Maison des semences paysannes : rencontre avec Anaïs, animatrice à l’ARDEAR du Lot

En mai dernier vous avez été nombreux à soutenir le projet des paysans du Lot pour qu’une Maison des semences paysannes voie le jour dans la région. Grâce aux donateurs, plus de 20 000 euros ont été collectés. Cet argent permet de financer un poste à mi-temps occupé depuis le 4 janvier. Rencontre avec Anaïs, animatrice à l’Association régionale de développement de l'emploi agricole et rural (ARDEAR) du Lot.

(c) Greenpeace / Jean-Luc Bertini


Bonjour Anaïs, peux-tu nous expliquer brièvement ton parcours ?

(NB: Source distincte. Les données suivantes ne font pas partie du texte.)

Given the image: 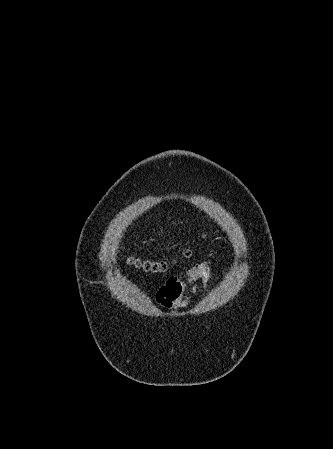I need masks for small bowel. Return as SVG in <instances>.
Returning a JSON list of instances; mask_svg holds the SVG:
<instances>
[{
  "mask_svg": "<svg viewBox=\"0 0 333 449\" xmlns=\"http://www.w3.org/2000/svg\"><path fill=\"white\" fill-rule=\"evenodd\" d=\"M216 277L211 272V262L203 261L190 267L180 276L170 277L156 294V302L167 310L183 307L186 299L197 291L199 284L208 290Z\"/></svg>",
  "mask_w": 333,
  "mask_h": 449,
  "instance_id": "c3829d8e",
  "label": "small bowel"
}]
</instances>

Avant de rejoindre la Maison des semences paysannes, j’étais étudiante. J’ai suivi un cursus à la fac, au Canada, en agroforesterie, puis à l’école d’agronomie de Montpellier. J’ai effectué mon stage de fin d’études dans une Maison des semences paysannes.

En quoi consiste ton poste exactement ?

Je suis animatrice au sein de l’ARDEAR du Lot, une association qui travaille avec les agriculteurs. Mon travail au sein de la Maison des semences consiste principalement à faire de la facilitation. C’est cela que l’on entend par « animation ». Je dois faire en sorte que le groupe émerge, qu’il trouve son fonctionnement. Je les aide à s’organiser et à se structurer pour que l’échange de semences, de pratiques et de connaissances se fasse le plus simplement possible.

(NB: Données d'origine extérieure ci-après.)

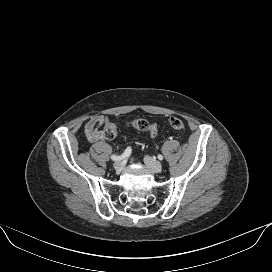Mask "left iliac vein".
I'll list each match as a JSON object with an SVG mask.
<instances>
[{
  "mask_svg": "<svg viewBox=\"0 0 272 272\" xmlns=\"http://www.w3.org/2000/svg\"><path fill=\"white\" fill-rule=\"evenodd\" d=\"M144 162H145L146 166L151 171H153L155 173L161 172V170H162V164L159 161L153 159L152 157L145 156L144 157Z\"/></svg>",
  "mask_w": 272,
  "mask_h": 272,
  "instance_id": "4c4485c4",
  "label": "left iliac vein"
}]
</instances>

Qu’est-ce qui t’a attiré dans le projet Maison des semences paysannes ?

Tout !

Quels sont les projets sur lesquels vous travaillez en ce moment ?

En ce moment, je travaille de façon très proche avec les maraîchers. Je les aide à se structurer et à élargir les activités de la Maison des semences. C’est un groupe très dynamique d’environ 30 personnes. Ils organisent des réunions publiques départementales pour faire parler de la Maison de semences et recenser les besoins des maraîchers, notamment sur la multiplication des semences. Des jardiniers amateurs participent également à ces réunions.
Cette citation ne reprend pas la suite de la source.